— What you should do —
Copy the data that follows exactly as it is, excluding all pictures.

Transcribed page contents
———
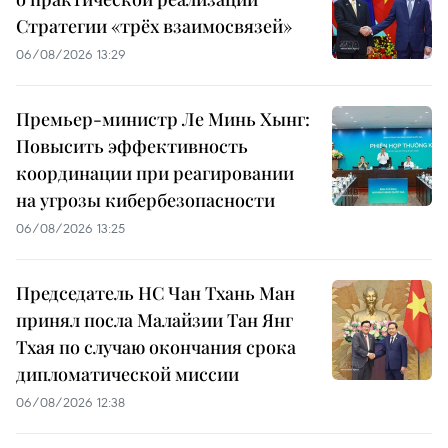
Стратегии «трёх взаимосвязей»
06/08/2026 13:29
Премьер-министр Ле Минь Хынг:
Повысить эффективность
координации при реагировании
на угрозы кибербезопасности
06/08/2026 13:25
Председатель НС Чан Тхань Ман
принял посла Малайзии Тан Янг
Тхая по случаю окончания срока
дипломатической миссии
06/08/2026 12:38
———
— Answer for this exercise —
Стратегии «трёх взаимосвязей»
06/08/2026 13:29
Премьер-министр Ле Минь Хынг:
Повысить эффективность
координации при реагировании
на угрозы кибербезопасности
06/08/2026 13:25
Председатель НС Чан Тхань Ман
принял посла Малайзии Тан Янг
Тхая по случаю окончания срока
дипломатической миссии
06/08/2026 12:38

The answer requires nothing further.